Content starts

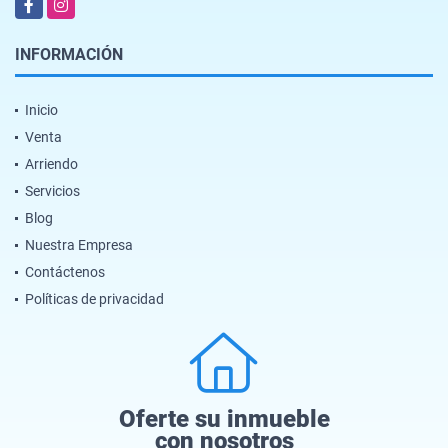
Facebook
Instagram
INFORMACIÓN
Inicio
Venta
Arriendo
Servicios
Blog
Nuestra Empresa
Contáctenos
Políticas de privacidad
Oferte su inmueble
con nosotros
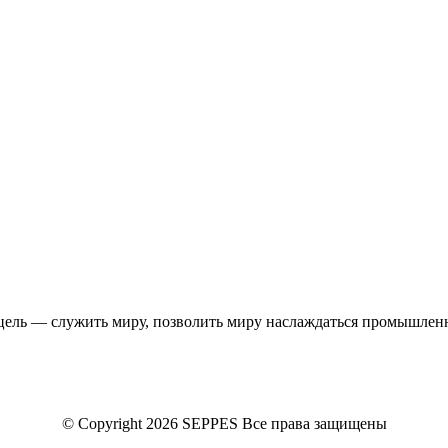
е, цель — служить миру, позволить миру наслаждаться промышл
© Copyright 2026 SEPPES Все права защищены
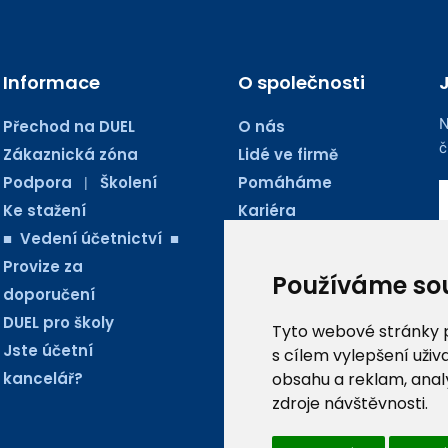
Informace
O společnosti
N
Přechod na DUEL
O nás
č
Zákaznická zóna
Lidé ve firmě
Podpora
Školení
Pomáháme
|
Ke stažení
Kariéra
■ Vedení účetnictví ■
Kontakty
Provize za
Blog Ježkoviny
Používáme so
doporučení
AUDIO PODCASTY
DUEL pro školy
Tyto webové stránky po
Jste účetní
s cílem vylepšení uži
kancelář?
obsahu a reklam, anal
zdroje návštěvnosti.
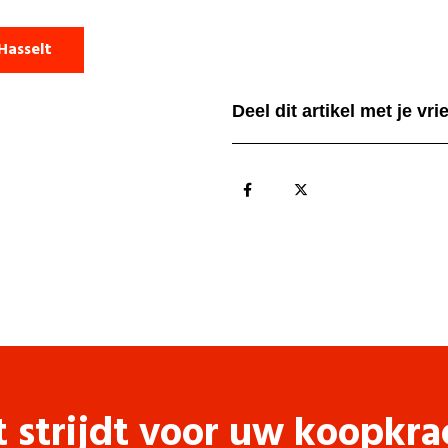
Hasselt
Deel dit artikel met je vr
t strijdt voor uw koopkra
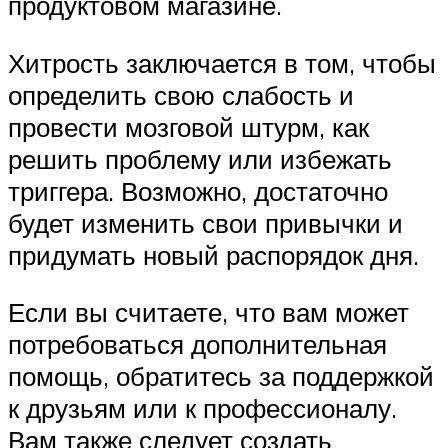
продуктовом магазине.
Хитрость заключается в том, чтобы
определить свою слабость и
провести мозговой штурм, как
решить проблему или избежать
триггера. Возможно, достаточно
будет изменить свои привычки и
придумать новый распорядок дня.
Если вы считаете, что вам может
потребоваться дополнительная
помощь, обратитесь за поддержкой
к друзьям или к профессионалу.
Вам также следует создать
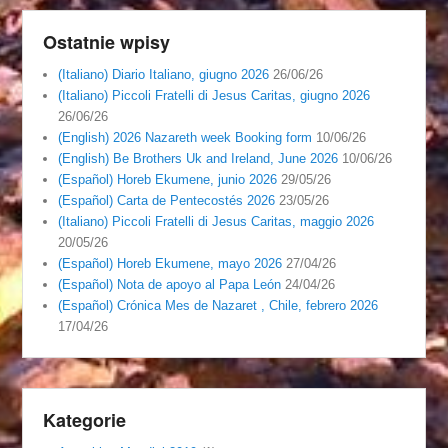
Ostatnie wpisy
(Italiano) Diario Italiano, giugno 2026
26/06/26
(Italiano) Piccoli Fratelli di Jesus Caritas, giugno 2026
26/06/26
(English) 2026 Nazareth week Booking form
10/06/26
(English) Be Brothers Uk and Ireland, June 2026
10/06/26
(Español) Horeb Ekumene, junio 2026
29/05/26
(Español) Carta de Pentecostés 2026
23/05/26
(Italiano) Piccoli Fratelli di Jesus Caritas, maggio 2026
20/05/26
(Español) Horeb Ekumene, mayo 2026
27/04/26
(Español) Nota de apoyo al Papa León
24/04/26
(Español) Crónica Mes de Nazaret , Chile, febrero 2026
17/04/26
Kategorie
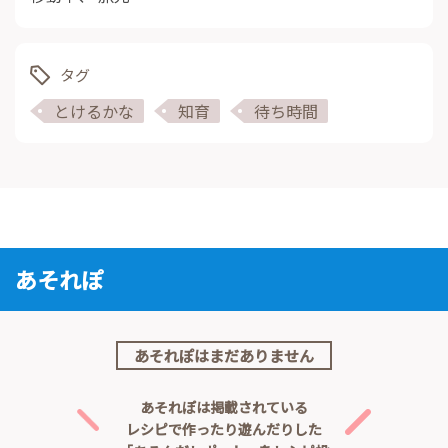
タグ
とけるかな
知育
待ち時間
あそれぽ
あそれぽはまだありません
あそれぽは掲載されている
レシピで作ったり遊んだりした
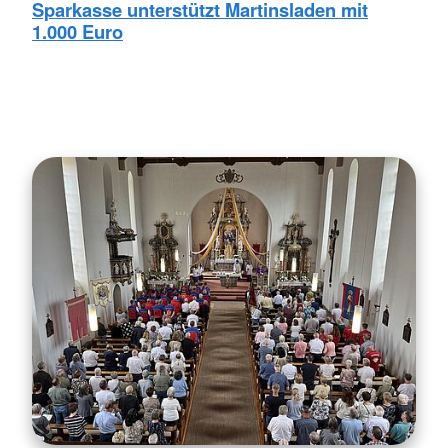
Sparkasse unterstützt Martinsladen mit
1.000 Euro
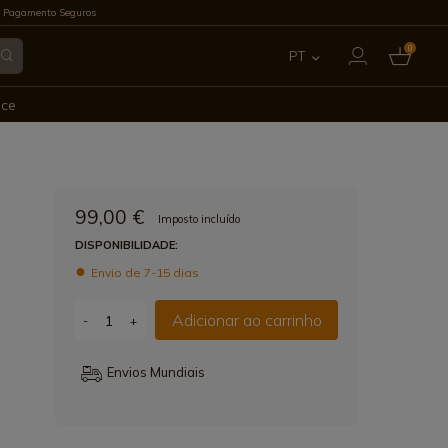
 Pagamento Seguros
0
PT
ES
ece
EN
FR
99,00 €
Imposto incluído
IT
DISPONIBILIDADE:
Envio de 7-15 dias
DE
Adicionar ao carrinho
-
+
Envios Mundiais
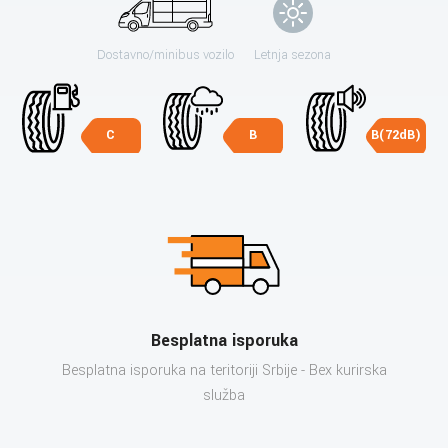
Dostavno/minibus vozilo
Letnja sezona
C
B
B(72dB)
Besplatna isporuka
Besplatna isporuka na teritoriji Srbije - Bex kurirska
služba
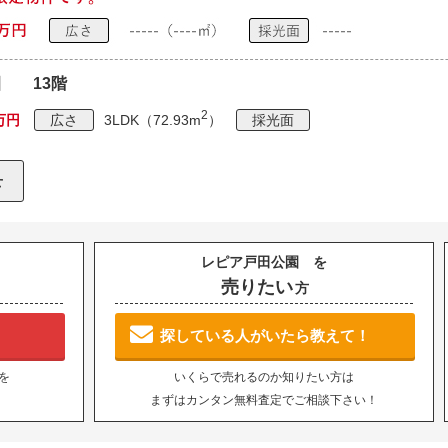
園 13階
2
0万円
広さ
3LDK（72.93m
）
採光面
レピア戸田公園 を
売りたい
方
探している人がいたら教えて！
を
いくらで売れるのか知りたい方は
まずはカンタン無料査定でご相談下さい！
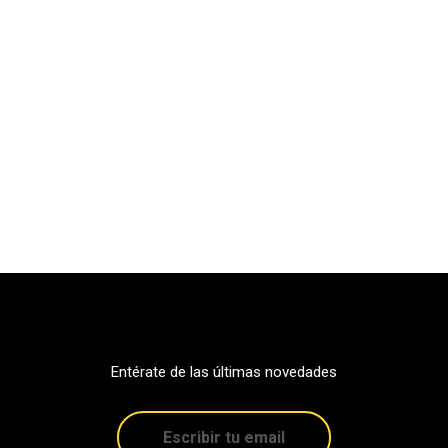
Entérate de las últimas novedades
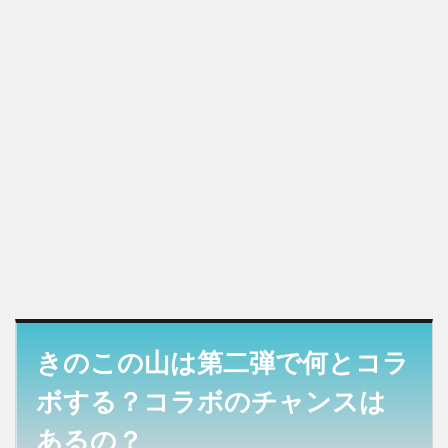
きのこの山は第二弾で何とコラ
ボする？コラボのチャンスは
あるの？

Content ends

**Work instructions**. Only the lines from the one with "Envios Mundiais" through the last line of the listing belong in your answer; copy them exactly and skip the pictures.

**Solution to the exercise**.
Envios Mundiais
Dostavno/minibus vozilo
Letnja sezona
C
B
B(72dB)
Besplatna isporuka
Besplatna isporuka na teritoriji Srbije - Bex kurirska
služba
園 13階
2
0万円
広さ
3LDK（72.93m
）
採光面
レピア戸田公園 を
売りたい
方
探している人がいたら教えて！
を
いくらで売れるのか知りたい方は
まずはカンタン無料査定でご相談下さい！
Entérate de las últimas novedades
きのこの山は第二弾で何とコラ
ボする？コラボのチャンスは
あるの？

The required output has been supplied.